Tracey earned her spot after an impressive race in June. It was supposed to be her last Ironman.
“When I went to New Zealand (in March) I was hoping to do well,” Tracey said.
“I literally hated every second. The finishing line pictures look like I was in mourning.
“I didn’t want to finish like that on a really sour note.”
That led her to Cairns in June, where she finished third in her age group with a time of 11:30:05. With two Kona slots in the category, the second-place finish didn’t take it, and Tracey immediately took the position.
“It was a difficult decision whether to go as I had made the decision Cairns was going to be my last one,” Tracey said.
“But it’s the opportunity of a lifetime. There was no hesitation and I put my hand up.”
But after relaxing post Cairns, her preparations for the world championship faced an immediate stumbling block. During her first easy run Tracey tore a soleus calf muscle.
That meant no running for six weeks and no pressure while riding the bike.
“I had to do all flat riding, no efforts out of the saddle,” she said.
“I’ve been back running three weeks and the furthest run is 20km. I’m hoping the body knows what to do on the day.

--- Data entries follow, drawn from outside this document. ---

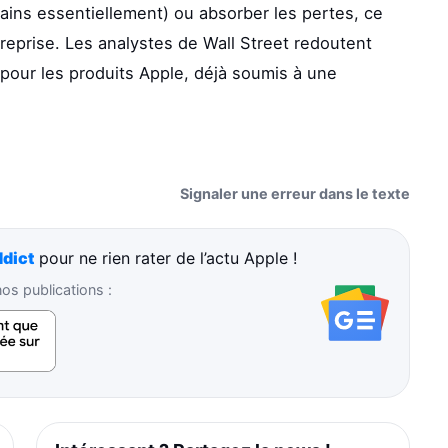
ins essentiellement) ou absorber les pertes, ce
ntreprise. Les analystes de Wall Street redoutent
pour les produits Apple, déjà soumis à une
Signaler une erreur dans le texte
dict
pour ne rien rater de l’actu Apple !
s publications :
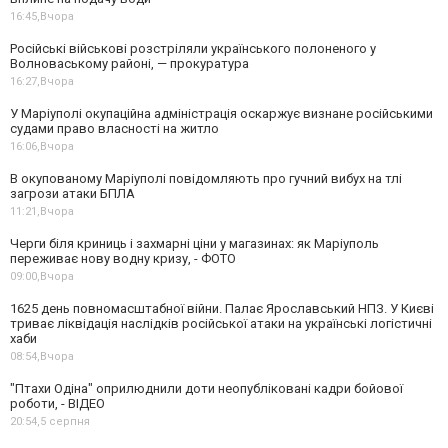
16:45,
Вчора
Російські військові розстріляли українського полоненого у
Волноваському районі, — прокуратура
16:27,
Вчора
У Маріуполі окупаційна адміністрація оскаржує визнане російськими
судами право власності на житло
16:06,
Вчора
В окупованому Маріуполі повідомляють про гучний вибух на тлі
загрози атаки БПЛА
11:21,
Вчора
Черги біля криниць і захмарні ціни у магазинах: як Маріуполь
переживає нову водну кризу, - ФОТО
09:00,
Вчора
1625 день повномасштабної війни. Палає Ярославський НПЗ. У Києві
триває ліквідація наслідків російської атаки на українські логістичні
хаби
08:54,
Вчора
"Птахи Одіна" оприлюднили доти неопубліковані кадри бойової
роботи, - ВІДЕО
20:54,
5 серпня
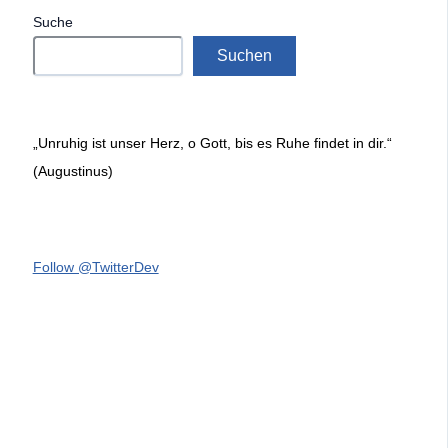
Suche
Suchen
„Unruhig ist unser Herz, o Gott, bis es Ruhe findet in dir.“
(Augustinus)
Follow @TwitterDev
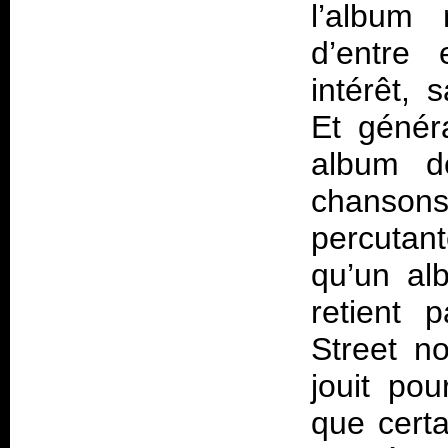
l’album
d’entre 
intérêt, 
Et génér
album de
chansons
percutan
qu’un al
retient 
Street n
jouit pou
que cert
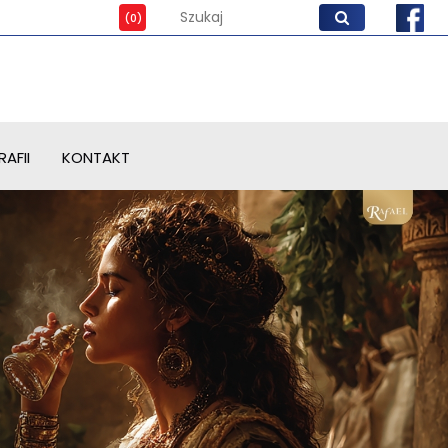
AFII
KONTAKT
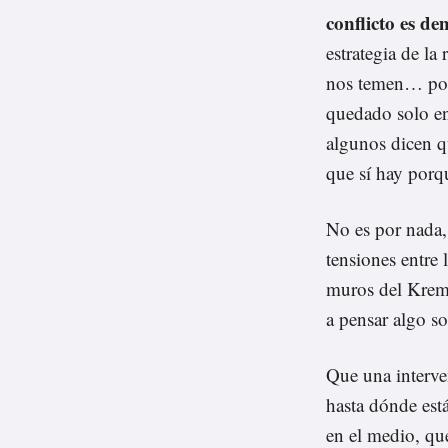
conflicto es de
estrategia de l
nos temen… porq
quedado solo en 
algunos dicen q
que sí hay porq
No es por nada
tensiones entre 
muros del Kremli
a pensar algo s
Que una interve
hasta dónde est
en el medio, que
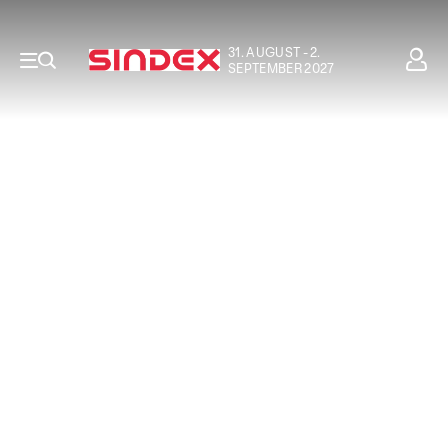
31. AUGUST - 2.
SEPTEMBER 2027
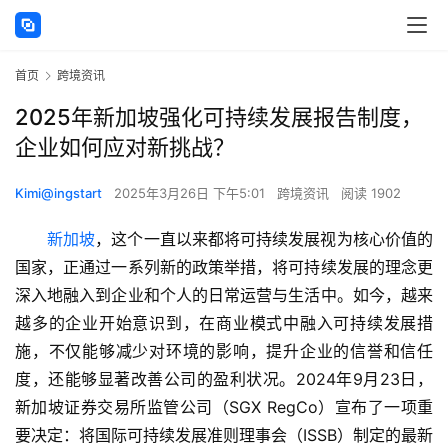
首页
跨境资讯
2025年新加坡强化可持续发展报告制度，
企业如何应对新挑战？
Kimi@ingstart
2025年3月26日 下午5:01
跨境资讯
阅读 1902
新加坡
，这个一直以来都将可持续发展视为核心价值的
国家，正通过一系列新的政策举措，将可持续发展的理念更
深入地融入到企业和个人的日常运营与生活中。如今，越来
越多的企业开始意识到，在商业模式中融入可持续发展措
施，不仅能够减少对环境的影响，提升企业的信誉和信任
度，还能够显著改善公司的盈利状况。2024年9月23日，
新加坡证券交易所监管公司（SGX RegCo）宣布了一项重
要决定：将国际可持续发展准则理事会（ISSB）制定的最新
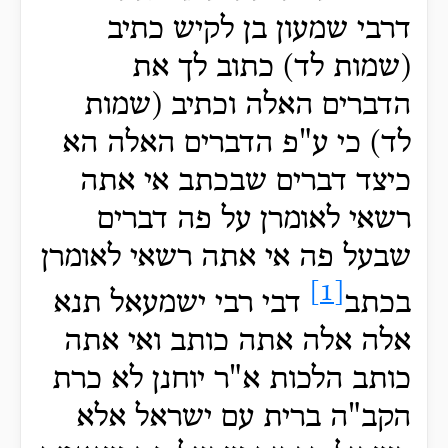
דרבי שמעון בן לקיש כתיב
(שמות לד) כתוב לך את
הדברים האלה וכתיב (שמות
לד) כי ע"פ הדברים האלה הא
כיצד דברים שבכתב אי אתה
רשאי לאומרן על פה דברים
שבעל פה אי אתה רשאי לאומרן
[1]
בכתב
דבי רבי ישמעאל תנא
אלה אלה אתה כותב ואי אתה
כותב הלכות א"ר יוחנן לא כרת
הקב"ה ברית עם ישראל אלא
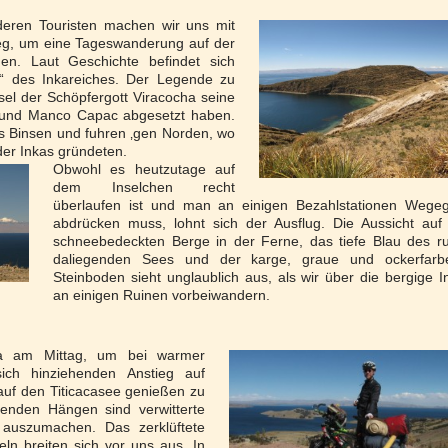
eren Touristen machen wir uns mit
g, um eine Tageswanderung auf der
en. Laut Geschichte befindet sich
t“ des Inkareiches. Der Legende zu
sel der Schöpfergott Viracocha seine
 und Manco Capac abgesetzt haben.
us Binsen und fuhren ‚gen Norden, wo
der Inkas gründeten.
Obwohl es heutzutage auf
dem Inselchen recht
überlaufen ist und man an einigen Bezahlstationen Wegeg
abdrücken muss, lohnt sich der Ausflug. Die Aussicht auf
schneebedeckten Berge in der Ferne, das tiefe Blau des r
daliegenden Sees und der karge, graue und ockerfarb
Steinboden sieht unglaublich aus, als wir über die bergige I
an einigen Ruinen vorbeiwandern.
na am Mittag, um bei warmer
ich hinziehenden Anstieg auf
auf den Titicacasee genießen zu
lenden Hängen sind verwitterte
 auszumachen. Das zerklüftete
eln breiten sich vor uns aus. In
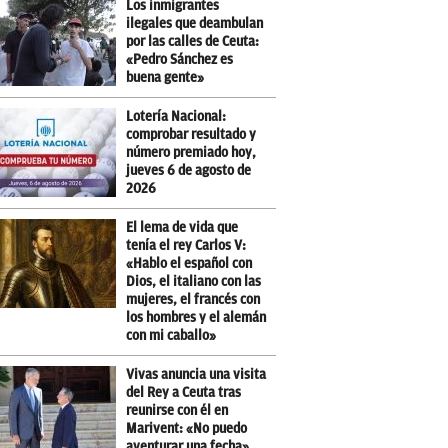
Los inmigrantes
ilegales que deambulan
por las calles de Ceuta:
«Pedro Sánchez es
buena gente»
Lotería Nacional:
comprobar resultado y
número premiado hoy,
jueves 6 de agosto de
2026
El lema de vida que
tenía el rey Carlos V:
«Hablo el español con
Dios, el italiano con las
mujeres, el francés con
los hombres y el alemán
con mi caballo»
Vivas anuncia una visita
del Rey a Ceuta tras
reunirse con él en
Marivent: «No puedo
aventurar una fecha»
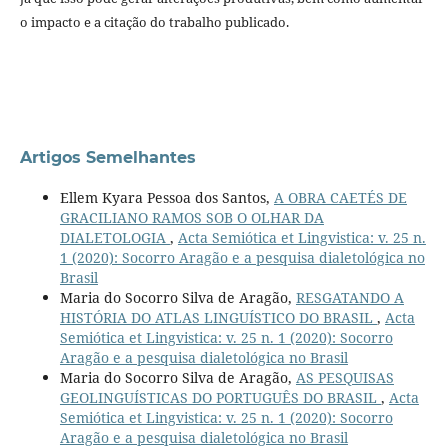
o impacto e a citação do trabalho publicado.
Artigos Semelhantes
Ellem Kyara Pessoa dos Santos,
A OBRA CAETÉS DE
GRACILIANO RAMOS SOB O OLHAR DA
DIALETOLOGIA
,
Acta Semiótica et Lingvistica: v. 25 n.
1 (2020): Socorro Aragão e a pesquisa dialetológica no
Brasil
Maria do Socorro Silva de Aragão,
RESGATANDO A
HISTÓRIA DO ATLAS LINGUÍSTICO DO BRASIL
,
Acta
Semiótica et Lingvistica: v. 25 n. 1 (2020): Socorro
Aragão e a pesquisa dialetológica no Brasil
Maria do Socorro Silva de Aragão,
AS PESQUISAS
GEOLINGUÍSTICAS DO PORTUGUÊS DO BRASIL
,
Acta
Semiótica et Lingvistica: v. 25 n. 1 (2020): Socorro
Aragão e a pesquisa dialetológica no Brasil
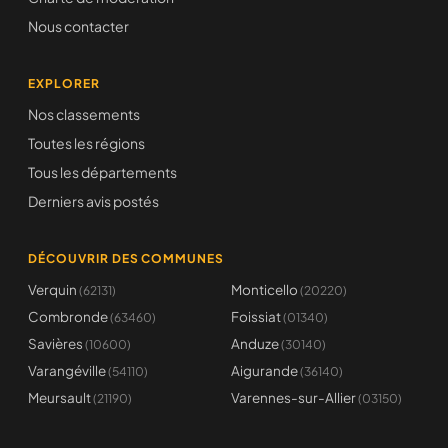
Nous contacter
EXPLORER
Nos classements
Toutes les régions
Tous les départements
Derniers avis postés
DÉCOUVRIR DES COMMUNES
Verquin
Monticello
(62131)
(20220)
Combronde
Foissiat
(63460)
(01340)
Savières
Anduze
(10600)
(30140)
Varangéville
Aigurande
(54110)
(36140)
Meursault
Varennes-sur-Allier
(21190)
(03150)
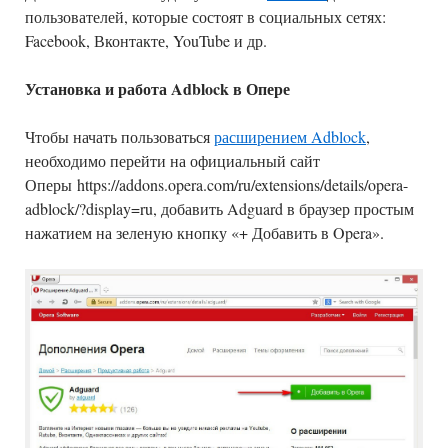
пользователей, которые состоят в социальных сетях:
Facebook, Вконтакте, YouTube и др.
Установка и работа Adblock в Опере
Чтобы начать пользоваться
расширением Adblock
,
необходимо перейти на официальный сайт
Оперы https://addons.opera.com/ru/extensions/details/opera-
adblock/?display=ru, добавить Adguard в браузер простым
нажатием на зеленую кнопку «+ Добавить в Opera».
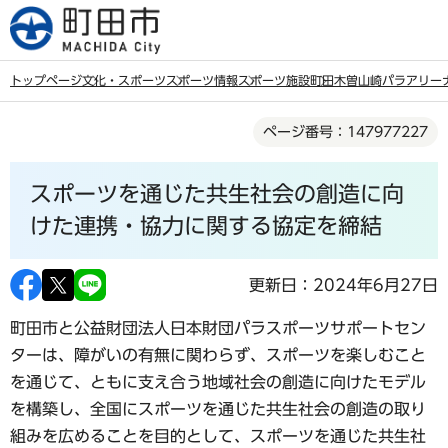
こ
の
ペ
トップページ
文化・スポーツ
スポーツ情報
スポーツ施設
町田木曽山崎パラアリー
ー
本
ジ
ページ番号：147977227
文
の
こ
先
スポーツを通じた共生社会の創造に向
こ
頭
か
けた連携・協力に関する協定を締結
で
ら
す
更新日：2024年6月27日
町田市と公益財団法人日本財団パラスポーツサポートセン
ターは、障がいの有無に関わらず、スポーツを楽しむこと
を通じて、ともに支え合う地域社会の創造に向けたモデル
を構築し、全国にスポーツを通じた共生社会の創造の取り
組みを広めることを目的として、スポーツを通じた共生社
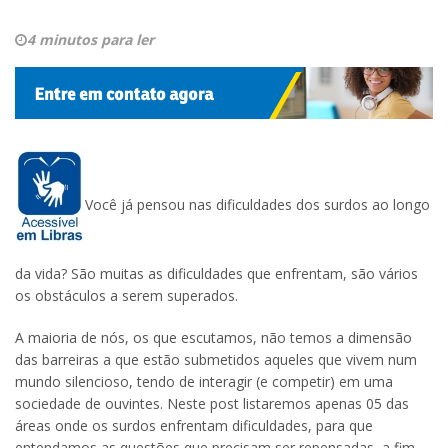
4 minutos para ler
Você já pensou nas dificuldades dos surdos ao longo
da vida? São muitas as dificuldades que enfrentam, são vários
os obstáculos a serem superados.
A maioria de nós, os que escutamos, não temos a dimensão
das barreiras a que estão submetidos aqueles que vivem num
mundo silencioso, tendo de interagir (e competir) em uma
sociedade de ouvintes. Neste post listaremos apenas 05 das
áreas onde os surdos enfrentam dificuldades, para que
entendamos as questões que precisam ser repensadas, a fim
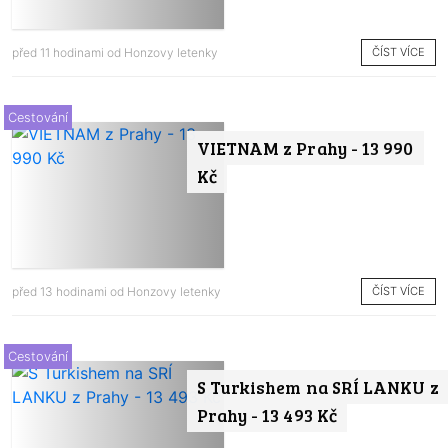
ČÍST VÍCE
před 11 hodinami od
Honzovy letenky
Cestování
VIETNAM z Prahy - 13 990
Kč
ČÍST VÍCE
před 13 hodinami od
Honzovy letenky
Cestování
S Turkishem na SRÍ LANKU z
Prahy - 13 493 Kč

“I have positive people around me. Scotty Farrell my coach and I saw (podiatrist) Vanessa Ng, and they were very positive. They were saying this isn’t an issue. Otherwise it would have been a spiral into the depths of despair.”
Taking a glass half full approach, Tracey was swimming every day.
Typically her weakest leg, she has seen big gains in the swim following the extra workload.
Unsure whether she’ll ever return to Kona, Tracey is looking to focus on one sport after October.
Coming to Australia from England about a decade ago, she was originally a runner. From the age of 35 she started running as part of a weight management plan, and it was also some much-needed energy release away from three young children.
It wasn’t until she started swimming and undertook her first triathlon at Noosa in 2007 when she became hooked on the tri-sport.
Racing Olympic-distance events for a few years she was talked into talking the Gold Coast half-Ironman in 2009. With the support of coach Leanne Southwell, Tracey went on to successfully complete Ironman Australia at Port Macquaire in 2010.
She then took two years off racing due to cardiac issues, before making a comeback to compete in the 70.3 world championships in Las Vegas in 2012, then Melbourne Ironman in 2012 which was followed by Busselton in 2013.
For now she is looking forward to the experience of Kona, watching the likes of Rachel Joyce and Daniela Ryf first-hand.
Post Hawaii, Tracey said she will see how the body holds up before concentrating on trail running while she completes a masters degree in health care leadership.
Mountain Creek 50-year-old Tracey Bell will attend her first Ironman World Championship on Sunday.